(Dataset excerpts)
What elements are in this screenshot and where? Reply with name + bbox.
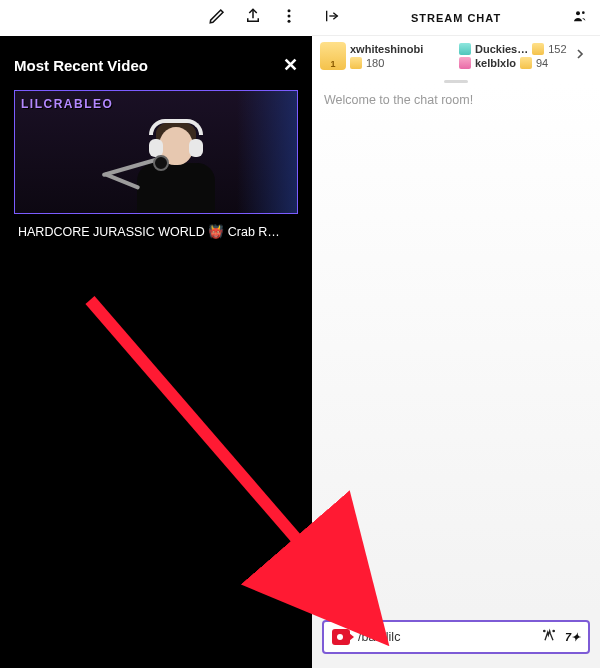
chat-header: STREAM CHAT [312, 0, 600, 36]
gift-icon [520, 57, 532, 69]
gifter-name: kelblxlo [475, 57, 516, 69]
chat-input[interactable]: 7✦ [322, 620, 590, 654]
thumb-badge: LILCRABLEO [21, 97, 113, 111]
identity-badge-icon[interactable] [332, 629, 350, 645]
bits-badge[interactable]: 7✦ [565, 631, 580, 644]
gift-icon [459, 43, 471, 55]
chat-text-input[interactable] [358, 630, 533, 644]
chevron-right-icon[interactable] [568, 42, 592, 70]
video-card[interactable]: LILCRABLEO [14, 90, 298, 214]
panel-header: Most Recent Video ✕ [14, 54, 298, 76]
svg-point-4 [582, 11, 585, 14]
svg-point-3 [576, 11, 580, 15]
chat-messages[interactable]: Welcome to the chat room! [312, 83, 600, 612]
welcome-text: Welcome to the chat room! [324, 93, 473, 107]
gifter-name: xwhiteshinobi [350, 43, 423, 55]
gifter-third[interactable]: kelblxlo 94 [459, 57, 564, 69]
video-panel-column: Most Recent Video ✕ LILCRABLEO [0, 0, 312, 668]
gift-icon [350, 57, 362, 69]
svg-point-6 [553, 630, 554, 631]
video-thumbnail[interactable]: LILCRABLEO [15, 91, 297, 213]
svg-point-5 [544, 630, 545, 631]
community-icon[interactable] [572, 8, 588, 28]
video-title: HARDCORE JURASSIC WORLD 👹 Crab R… [14, 214, 298, 239]
gift-rank1-icon [320, 42, 346, 70]
panel-title: Most Recent Video [14, 57, 148, 74]
recent-video-panel: Most Recent Video ✕ LILCRABLEO [0, 36, 312, 668]
more-vertical-icon[interactable] [280, 7, 298, 29]
gifters-row: xwhiteshinobi 180 Duckies… 152 kelblxlo … [312, 36, 600, 80]
input-icons: 7✦ [541, 627, 580, 647]
chat-column: STREAM CHAT xwhiteshinobi 180 Duckies… 1… [312, 0, 600, 668]
chat-header-title: STREAM CHAT [411, 12, 501, 24]
gift-icon [459, 57, 471, 69]
close-icon[interactable]: ✕ [283, 54, 298, 76]
chat-input-area: 7✦ [312, 612, 600, 668]
collapse-chat-icon[interactable] [324, 8, 340, 28]
svg-point-2 [288, 20, 291, 23]
gifter-top-count: 180 [350, 57, 455, 69]
gifter-second[interactable]: Duckies… 152 [459, 43, 564, 55]
edit-icon[interactable] [208, 7, 226, 29]
gifter-name: Duckies… [475, 43, 528, 55]
gifter-top[interactable]: xwhiteshinobi [350, 43, 455, 55]
svg-point-0 [288, 9, 291, 12]
gift-icon [532, 43, 544, 55]
video-top-toolbar [0, 0, 312, 36]
share-icon[interactable] [244, 7, 262, 29]
cheer-icon[interactable] [541, 627, 557, 647]
svg-point-1 [288, 15, 291, 18]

● **Work item**:
Every line in the data above that contains the word "name" should be copied.

● **Response area**:
What elements are in this screenshot and where? Reply with name + bbox.
gifter-name: kelblxlo [475, 57, 516, 69]
gifter-name: xwhiteshinobi [350, 43, 423, 55]
gifter-name: Duckies… [475, 43, 528, 55]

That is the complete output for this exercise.